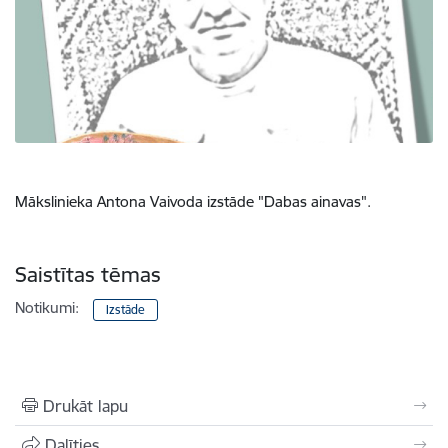
Mākslinieka Antona Vaivoda izstāde "Dabas ainavas".
Saistītas tēmas
Notikumi:
Izstāde
Drukāt lapu
Dalīties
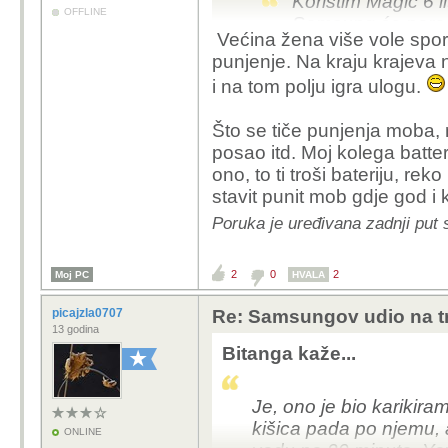
Koristim Magic 6 li
OFFLINE
Samsung će poradi
Većina žena više vole spori
cigletina naspram 
punjenje. Na kraju krajeva n
Žena ima s24 ultra
i na tom polju igra ulogu.
prebacio sve služb
tanji i lakši i pun
Što se tiče punjenja moba, 
s24 Utra 232g, kat
posao itd. Moj kolega battery
budućnosti nego 
ono, to ti troši bateriju, 
je pao udio na trži
stavit punit mob gdje god i
Poruka je uređivana zadnji put 
Eto, kolega gore bira mo
Kao i u ljubavnom živo
2
0
2
Moj PC
HVALA
picajzla0707
Re: Samsungov udio na tr
13 godina
Bitanga kaže...
Je, ono je bio karikiram
kišica pada po njemu,
ONLINE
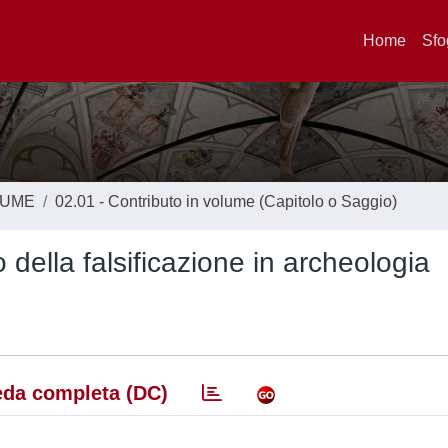
Home
Sfo
LUME
02.01 - Contributo in volume (Capitolo o Saggio)
o della falsificazione in archeologia
da completa (DC)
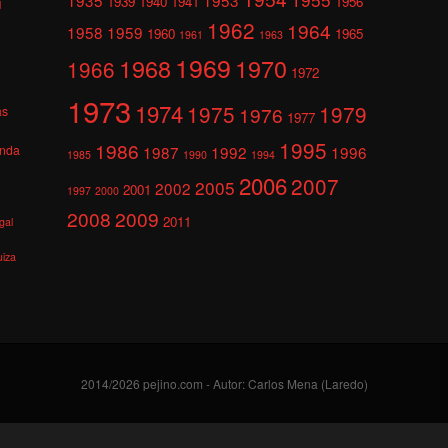
1939
1940
1941
1956
l
1962
1964
1958
1959
1960
1965
1961
1963
1969
1968
1970
1966
1972
1973
1974
1975
1979
1976
as
1977
1995
1986
anda
1987
1992
1996
1985
1990
1994
2006
2007
2005
2002
2001
1997
2000
2008
2009
2011
gal
uiza
2014/2026 pejino.com - Autor: Carlos Mena (Laredo)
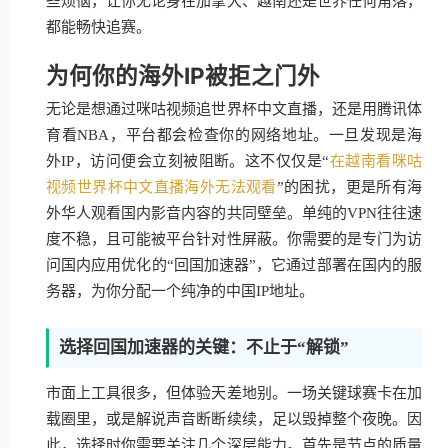
些烦恼，让你无论身在加拿大、越南还是世界任何角落，
都能畅快追赛。
为何你的海外IP被拒之门外
无论是想通过咪咕视频追世界杯中文直播，还是用腾讯体
育看NBA，平台都会检查你的网络地址。一旦发现是海
外IP，访问便会立刻被阻断。这不仅仅是“
在越南看咪咕
视频世界杯中文直播海外无法观看
”的困扰，更是所有海
外华人观看国内影音内容的共同壁垒。单纯的VPN往往速
度不稳，且可能被平台针对性屏蔽。你需要的是专门为访
问国内应用优化的“回国加速器”，它通过部署在国内的服
务器，为你分配一个纯净的中国IP地址。
选择回国加速器的关键：不止于“解锁”
市面上工具很多，但体验天差地别。一场关键球赛卡在加
载圈里，或是解说声音断断续续，足以毁掉整个夜晚。因
此，选择时你需要关注几个深层能力。首先是节点的质量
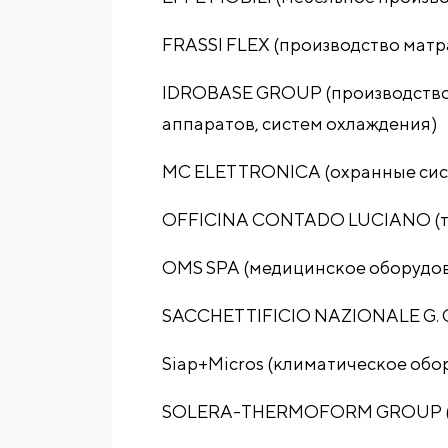
FRASSI FLEX (производство матр
IDROBASE GROUP (производств
аппаратов, систем охлаждения)
MC ELETTRONICA (охранные сис
OFFICINA CONTADO LUCIANO (т
OMS SPA (медицинское оборудо
SACCHETTIFICIO NAZIONALE G. C
Siap+Micros (климатическое обо
SOLERA-THERMOFORM GROUP (т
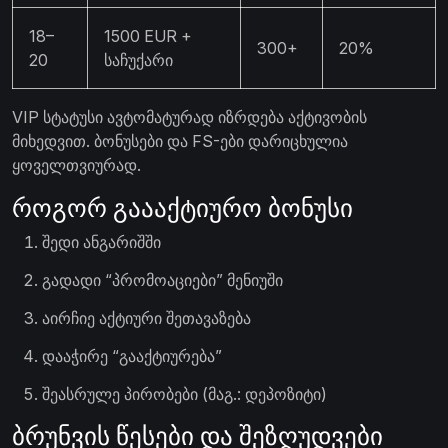
18–
1500 EUR +
300+
20%
20
საჩუქარი
VIP სტატუსი ავტომატურად იზრდება აქტივობის
მიხედვით. ბონუსები და FS-ები დარიცხულია
ყოველთვიურად.
როგორ გაააქტიურო ბონუსი
შედი ანგარიშში
გადადი “პრომოაციები” მენიუში
აირჩიე აქტიური შეთავაზება
დააჭირე “გააქტიურება”
შეასრულე პირობები (მაგ.: დეპოზიტი)
ბრუნვის წესები და შეზღუდვები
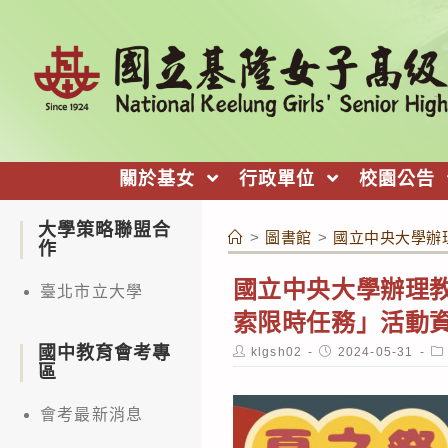
跳
轉
至
主
要
內
關於基女
行政單位
校園公告
容
大學策略聯盟合
>
圖書館
>
國立中央大學辦
作
國立中央大學辦理教
臺北市立大學
索限時任務」活動
國中教育會考專
Post
Post
Po
klgsh02
2024-05-31
author:
published:
ca
區
會考最新消息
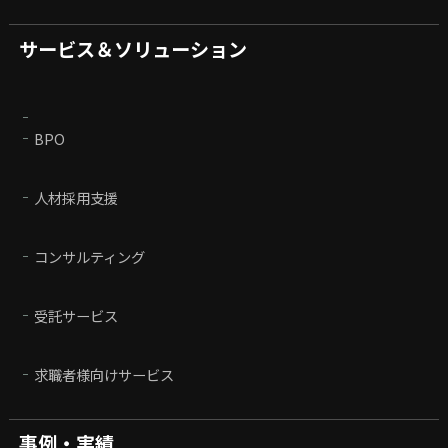
サービス＆ソリューション
BPO
人材採用支援
コンサルティング
受託サービス
求職者様向けサービス
事例・実績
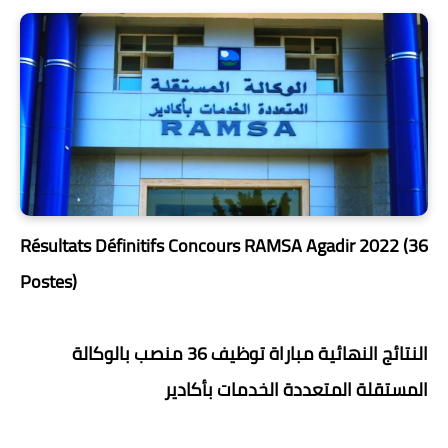
Résultats Définitifs Concours RAMSA Agadir 2022 (36
Postes)
النتائج النهائية مباراة توظيف 36 منصب بالوكالة
المستقلة المتعددة الخدمات بأكادير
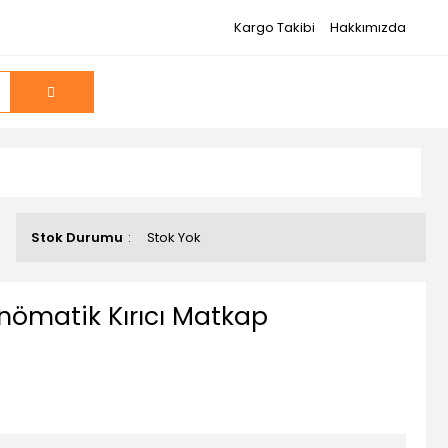
Kargo Takibi
Hakkımızda
Stok Durumu
Stok Yok
nömatik Kırıcı Matkap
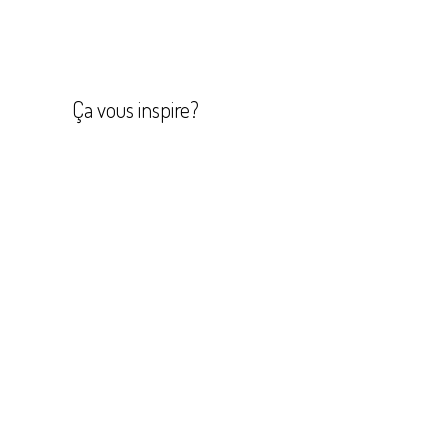
Navigation
de
l’article
Ça vous inspire?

*What is required:*
Scan the entries above for the string "udio" and copy each line containing it.

*Final answer:*
je pao udio na trži
Re: Samsungov udio na tr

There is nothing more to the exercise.